## WORK TO COMPLETE
Where in the entries below does "الصراع" appear? Copy every line that has it.

-=-=-

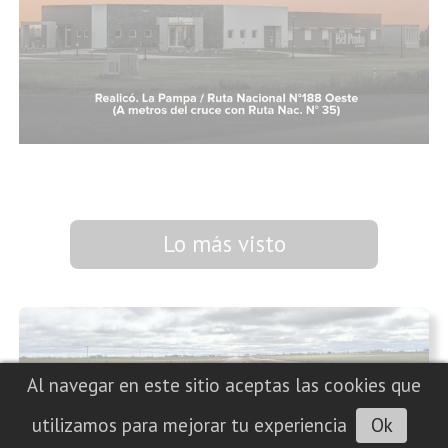
Lo más visto
Al navegar en este sitio aceptas las cookies que
utilizamos para mejorar tu experiencia
Ok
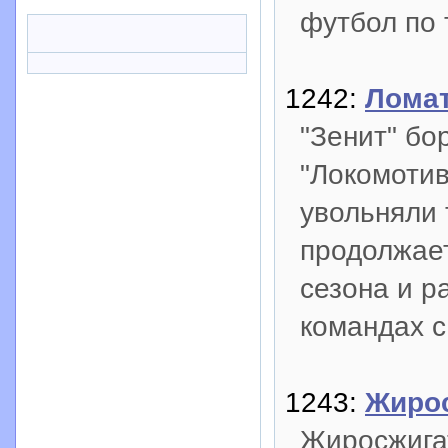
футбол по 
1242:
Ломат
"Зенит" бо
"Локомотив
увольняли 
продолжает
сезона и р
командах с
1243:
Жиро
Жиросжигат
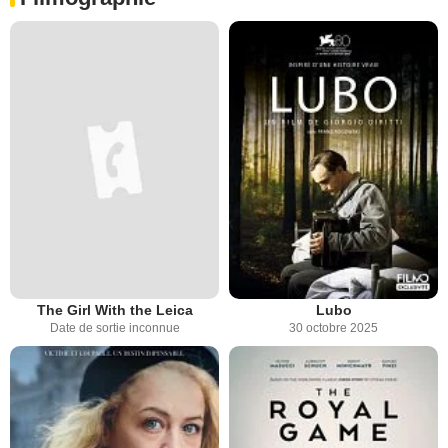
The Girl With the Leica
Lubo
Date de sortie inconnue
30 octobre 2025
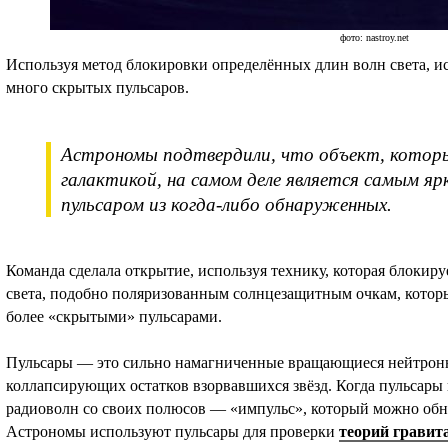
фото: nastroy.net
Используя метод блокировки определённых длин волн света, и
много скрытых пульсаров.
Астрономы подтвердили, что объект, которы
галактикой, на самом деле является самым яр
пульсаром из когда-либо обнаруженных.
Команда сделала открытие, используя технику, которая блокир
света, подобно поляризованным солнцезащитным очкам, которы
более «скрытыми» пульсарами.
Пульсары — это сильно намагниченные вращающиеся нейтронны
коллапсирующих остатков взорвавшихся звёзд. Когда пульсары
радиоволн со своих полюсов — «импульс», который можно обн
Астрономы используют пульсары для проверки
теорий гравит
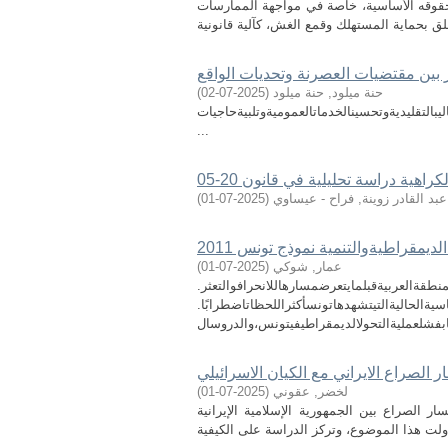
 حقوقه الأساسية، خاصة في مواجهة الممارسات
ئر بين مقتضيات العصرنة وتحديات الواقع
حنة ميلود, حنة ميلود
(
2025-07-02
)
يبالتقليديةوتحسينالخدماتالعموميةوتلبيةحاجيات
...
هية دراسة تحليلية في قانون 20-05
عبد القادر زوينة, فراح - عيساوي
(
2025-07-01
)
لديمقراطيةوالتنمية نموذج تونس 2011
عمار, شوكي
(
2025-07-01
)
منطقةالعربيةقبلمايتعرضمسارهاللانحرافوالتعثر.
اسيةالحاليةالتيتشهدهاتونسأكثراللحظاتاضطرابًا.
ر الصراع الايراني مع الكيان الاسرائيلي
لخضر, عقوني
(
2025-07-01
)
 الصراع بين الجمهورية الإسلامية الإيرانية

-=-=-

## RESULT OF THIS TASK
ر الصراع الايراني مع الكيان الاسرائيلي
 الصراع بين الجمهورية الإسلامية الإيرانية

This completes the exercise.